Task goal →
Give back the entries exactly as they read, leaving each image out.

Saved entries
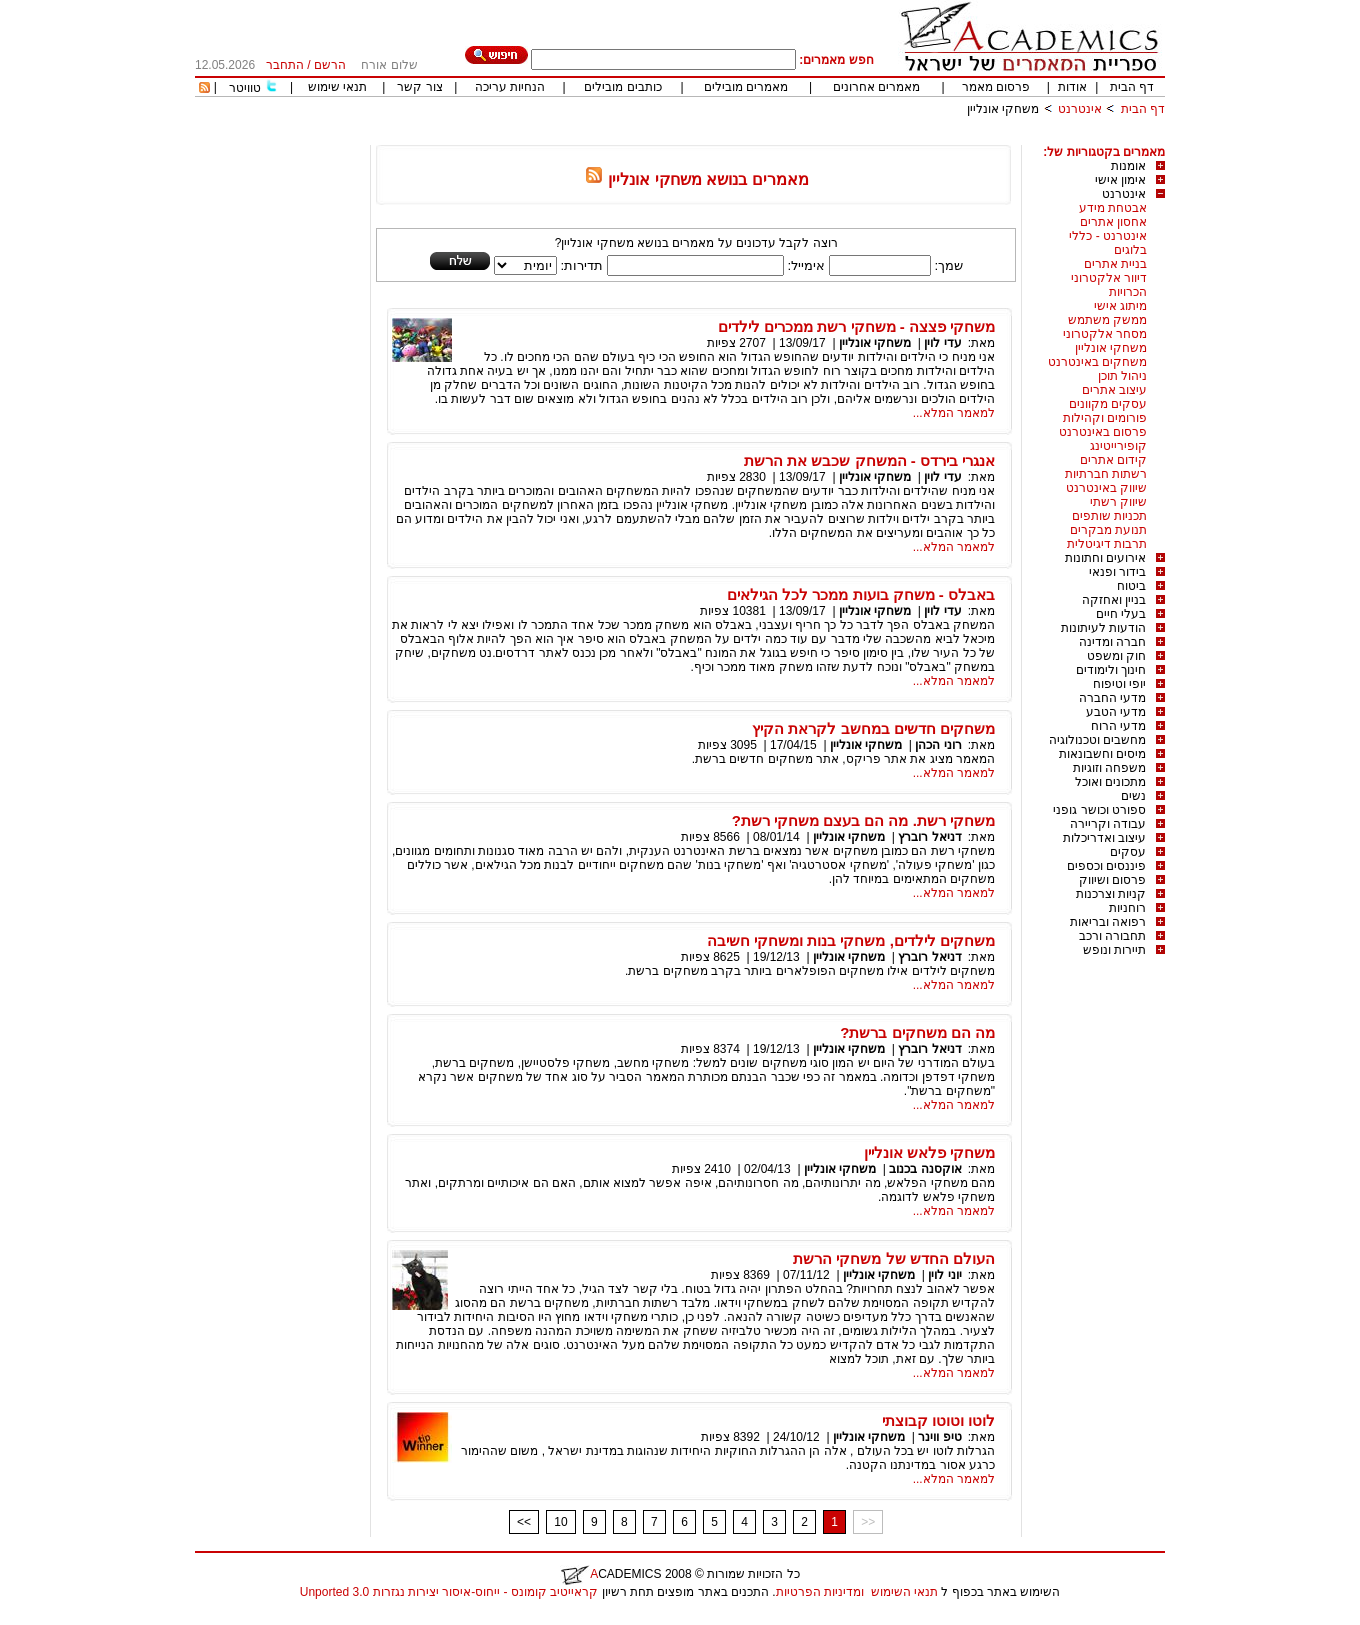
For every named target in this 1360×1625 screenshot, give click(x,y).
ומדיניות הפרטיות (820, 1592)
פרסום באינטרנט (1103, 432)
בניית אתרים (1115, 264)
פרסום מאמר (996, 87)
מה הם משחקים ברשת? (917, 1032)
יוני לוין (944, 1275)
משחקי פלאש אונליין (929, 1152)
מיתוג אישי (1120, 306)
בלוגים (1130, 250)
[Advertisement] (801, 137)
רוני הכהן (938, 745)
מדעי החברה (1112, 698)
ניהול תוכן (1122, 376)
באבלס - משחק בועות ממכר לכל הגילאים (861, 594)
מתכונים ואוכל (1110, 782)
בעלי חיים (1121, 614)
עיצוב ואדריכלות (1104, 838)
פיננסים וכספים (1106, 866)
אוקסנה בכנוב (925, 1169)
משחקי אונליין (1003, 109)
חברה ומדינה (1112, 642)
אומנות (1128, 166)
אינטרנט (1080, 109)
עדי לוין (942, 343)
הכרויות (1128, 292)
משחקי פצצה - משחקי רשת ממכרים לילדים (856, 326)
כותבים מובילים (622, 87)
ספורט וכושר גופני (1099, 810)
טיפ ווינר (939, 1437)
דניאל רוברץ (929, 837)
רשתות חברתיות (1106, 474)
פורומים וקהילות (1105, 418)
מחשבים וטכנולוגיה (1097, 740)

Solution for this exercise →
For every named target in this 1360×1625 screenshot, give click(x,y).
ומדיניות הפרטיות (820, 1592)
פרסום באינטרנט (1103, 432)
בניית אתרים (1115, 264)
פרסום מאמר (996, 87)
מה הם משחקים ברשת? (917, 1032)
יוני לוין (944, 1275)
משחקי פלאש אונליין (929, 1152)
מיתוג אישי (1120, 306)
בלוגים (1130, 250)
[Advertisement] (801, 137)
רוני הכהן (938, 745)
מדעי החברה (1112, 698)
ניהול תוכן (1122, 376)
באבלס - משחק בועות ממכר לכל הגילאים (861, 594)
מתכונים ואוכל (1110, 782)
בעלי חיים (1121, 614)
עיצוב ואדריכלות (1104, 838)
פיננסים וכספים (1106, 866)
אוקסנה בכנוב (925, 1169)
משחקי אונליין (1003, 109)
חברה ומדינה (1112, 642)
אומנות (1128, 166)
אינטרנט (1080, 109)
עדי לוין (942, 343)
הכרויות (1128, 292)
משחקי פצצה - משחקי רשת ממכרים לילדים (856, 326)
כותבים מובילים (622, 87)
ספורט וכושר גופני (1099, 810)
טיפ ווינר (939, 1437)
דניאל רוברץ (929, 837)
רשתות חברתיות (1106, 474)
פורומים וקהילות (1105, 418)
מחשבים וטכנולוגיה (1097, 740)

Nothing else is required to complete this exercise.